Looking ahead: The case for owning GM
Why has GM’s stock been rising recently? In large part, it’s because there’s more and more evidence that GM isn’t going to follow the usual “disruption” story line. Under Barra, GM is staking out leadership positions in electric vehicles, self-driving technology, and shared-mobility businesses — everything that is said to be about to disrupt the old automakers.
To be clear, that disruption story is for real. There’s a good chance that some of the old automakers won’t survive the transition. The takeaway here is that more than most of its rivals, GM looks set to not just survive but to thrive and profit in the new world of high-tech mobility.
There’s also a more nuanced case for GM as an investment, one that Barra and other senior GM executives have been making for several months. It’s explained in much more detail here, but here are the four key points in brief:
- GM’s earnings have been rising, and they are on course to increase profits substantially over the next few years.

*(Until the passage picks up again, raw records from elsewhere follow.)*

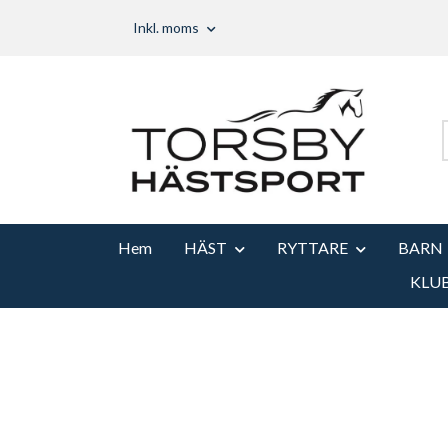
Inkl. moms
Hem
HÄST
RYTTARE
BARN
KLU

- GM is committed to a “disciplined capital allocation framework,” in which it will seek returns on invested capital (ROIC) of over 20%, while maintaining strong credit and an ample cash reserve. It’s also committed to returning all excess cash to shareholders via dividends and share buybacks. (Learn more here.)
- Recessions have historically squeezed automakers hard because of their high fixed costs, but GM is very well prepared for the next economic downturn, whenever it arrives. (Learn more here.)
- As discussed above, GM has laid the groundwork to “disrupt” itself before anyone else does.
Long story short: Here in late 2017, the future of autos is wildly uncertain. But GM has big advantages over both its old-line auto rivals (because of its established tech savvy) and most of the new high-tech entrants (because it has the resources, knowledge, and scale to mass-produce high-quality vehicles at a profit).
One more thing: Despite its recent price run-up, you haven’t missed out. At a bit less than eight times its expected 2017 earnings, and with a dividend yield of about 3.5%, GM’s stock is still cheap by historical standards.